New clause 11 - Harassment by third parties
Equality Bill [Lords]
1:30 pm

Photo of Meg Munn

Meg Munn (Parliamentary Under-Secretary, Department of Trade and Industry; Sheffield, Heeley, Labour)

I want to say at the outset that members of the Committee should be in no doubt that the Government believe that harassment is abhorrent and should not be tolerated. However, I shall explain why we are not minded to accept the new clauses. As the hon. Lady said, the Employment Equality (Sex Discrimination) Regulations 2005 came into effect on 1 October 2005. They inserted into the Sex Discrimination Act 1975 the definition of harassment, including sexual harassment. Until then, case law had established that certain forms of unwanted behaviour carried out because of a person's sex constituted harassment and amounted to   sex discrimination for the purposes of the Sex Discrimination Act. That definition applies to employment and vocational training only.

The definition of ''harassment'' under the Sex Discrimination Act mirrors the definition under the Bill. It outlaws discrimination in employment on the grounds of race, sexual orientation, religion and belief. The same approach is being taken in forthcoming legislation on age discrimination in employment. Under discrimination law, harassment is when a person subjects another to unwanted conduct, which has the purpose or effect of violating the other person's dignity or creating an intimidating, hostile, degrading, humiliating or offensive environment for that person.

Under the Sex Discrimination Act, harassment is unwanted conduct on the grounds of the victim's sex. The Act also outlaws sexual harassment, which is unwanted verbal, non-verbal or physical conduct of a sexual nature, a concept that applies in sex discrimination only. Section 41 of the Sex Discrimination Act makes an employer liable for an act of discrimination or harassment carried out by another, as long as that person is employed by him and carries out the act in the course of his or her employment.

New clause 11 would extend that precarious liability further to cover sexual harassment by third parties. It would mean, for example, that if a client subjected an employee to sexual harassment and the person's employer does not take reasonable steps to prevent the third party from doing that, the employer would be liable for the act of sexual harassment. In practice, an employer would be liable for acts of sexual harassment carried out by others, over whom he has no direct control. That would be a significant extension of the law and its desirability would need to be considered carefully.

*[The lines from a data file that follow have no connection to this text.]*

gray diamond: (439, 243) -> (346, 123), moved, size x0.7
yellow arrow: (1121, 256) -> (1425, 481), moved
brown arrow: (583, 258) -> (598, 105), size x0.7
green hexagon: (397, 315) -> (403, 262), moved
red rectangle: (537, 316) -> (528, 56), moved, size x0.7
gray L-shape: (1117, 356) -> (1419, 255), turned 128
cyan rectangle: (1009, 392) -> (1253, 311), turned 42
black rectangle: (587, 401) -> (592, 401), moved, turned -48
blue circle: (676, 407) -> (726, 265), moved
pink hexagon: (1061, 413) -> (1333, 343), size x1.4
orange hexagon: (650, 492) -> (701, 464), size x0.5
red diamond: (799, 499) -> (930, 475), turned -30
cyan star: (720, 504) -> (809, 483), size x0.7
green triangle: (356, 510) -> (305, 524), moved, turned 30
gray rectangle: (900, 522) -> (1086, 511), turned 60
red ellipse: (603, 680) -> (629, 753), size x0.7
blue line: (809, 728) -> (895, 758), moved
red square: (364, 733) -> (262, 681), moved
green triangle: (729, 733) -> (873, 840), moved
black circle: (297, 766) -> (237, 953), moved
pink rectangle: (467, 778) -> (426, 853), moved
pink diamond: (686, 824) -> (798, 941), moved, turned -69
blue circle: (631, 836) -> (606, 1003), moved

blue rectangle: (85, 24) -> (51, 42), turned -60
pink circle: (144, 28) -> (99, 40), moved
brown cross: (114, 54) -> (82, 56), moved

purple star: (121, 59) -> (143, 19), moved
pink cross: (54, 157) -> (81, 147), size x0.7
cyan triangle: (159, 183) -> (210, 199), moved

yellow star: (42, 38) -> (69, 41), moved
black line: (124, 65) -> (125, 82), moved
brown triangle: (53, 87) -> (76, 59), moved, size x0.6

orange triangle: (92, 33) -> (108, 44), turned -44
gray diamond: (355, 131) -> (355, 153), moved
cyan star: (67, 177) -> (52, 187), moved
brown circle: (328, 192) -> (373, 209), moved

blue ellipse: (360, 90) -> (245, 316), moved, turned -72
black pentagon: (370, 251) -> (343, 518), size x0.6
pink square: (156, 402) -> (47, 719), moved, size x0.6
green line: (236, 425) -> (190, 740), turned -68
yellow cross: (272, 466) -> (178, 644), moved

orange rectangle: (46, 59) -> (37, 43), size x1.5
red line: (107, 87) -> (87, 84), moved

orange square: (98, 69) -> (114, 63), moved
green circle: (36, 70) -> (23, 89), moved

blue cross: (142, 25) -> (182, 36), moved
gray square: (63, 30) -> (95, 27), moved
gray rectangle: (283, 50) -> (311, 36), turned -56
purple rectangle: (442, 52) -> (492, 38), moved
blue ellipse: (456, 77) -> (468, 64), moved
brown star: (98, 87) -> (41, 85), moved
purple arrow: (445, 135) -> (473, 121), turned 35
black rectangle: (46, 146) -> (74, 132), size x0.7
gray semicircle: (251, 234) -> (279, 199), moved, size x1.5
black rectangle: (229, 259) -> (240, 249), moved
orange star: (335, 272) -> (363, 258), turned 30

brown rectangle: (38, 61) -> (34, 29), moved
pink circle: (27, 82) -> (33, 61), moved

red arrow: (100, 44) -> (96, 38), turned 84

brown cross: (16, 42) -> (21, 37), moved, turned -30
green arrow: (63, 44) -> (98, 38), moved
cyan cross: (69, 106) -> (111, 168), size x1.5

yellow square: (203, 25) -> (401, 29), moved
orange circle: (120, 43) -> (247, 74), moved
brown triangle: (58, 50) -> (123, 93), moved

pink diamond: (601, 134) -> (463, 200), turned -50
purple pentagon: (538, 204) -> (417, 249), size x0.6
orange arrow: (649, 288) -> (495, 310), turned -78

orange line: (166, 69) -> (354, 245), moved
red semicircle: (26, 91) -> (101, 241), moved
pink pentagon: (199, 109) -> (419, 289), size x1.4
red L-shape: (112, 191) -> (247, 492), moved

For example, is it justifiable for an employer to be held liable when the harassers themselves face no sanction for their unacceptable behaviour? If that were considered to be a fair way in which to approach the matter, how would the employer know whether he had taken reasonable steps to prevent the harassment from occurring and, thus, had stayed within the law? We need to consider such matters carefully before deciding whether there is a need to extend the scope of the harassment provisions in the way proposed by the new clause.

We want to ensure that greater consistency is achieved by the protection afforded to different groups, whenever that is appropriate. The new clause would not only put sex discrimination legislation significantly out of step with legislation covering the other equality strands, but would lead to inconsistency within the Sex Discrimination Act itself. That raises the question why consideration of that extension of the law should apply only to sexual harassment. The principle of third-party harassment would also apply to harassment on the grounds of sex and harassment in the other equality strands. For both reasons, we believe that the discrimination law review is the appropriate vehicle by which to give full and proper consideration to such issues. We would need, in   particular, to consider whether the approach suggested in the new clause assigns responsibility for third party harassment in an appropriate way.

Section 29 of the Sex Discrimination Act makes it unlawful to discriminate on grounds of sex in the provision of goods, facilities or services. New clause 12 would extend that provision to make harassment in the provision of goods, facilities or services unlawful, too. The Government support the principle behind the new clause. Indeed, we are already committed to bringing in protection in that regard, but we consider that now is not the right time to do so. As I have made clear, we are considering harassment, including sexual harassment, in the discrimination law review. I am sure that members of the Committee will be aware by now that a key objective of the review is to remove unjustified inconsistencies in the protections afforded to different groups of people. That is the light in which we shall consider harassment.

Through the review we are consulting with a range of stakeholders, and it is vital that we consider their perspectives. It will help us to ensure that goods and service providers are aware of and prepared for any new responsibilities that they may have. On that basis, will the hon. Lady withdraw the motion?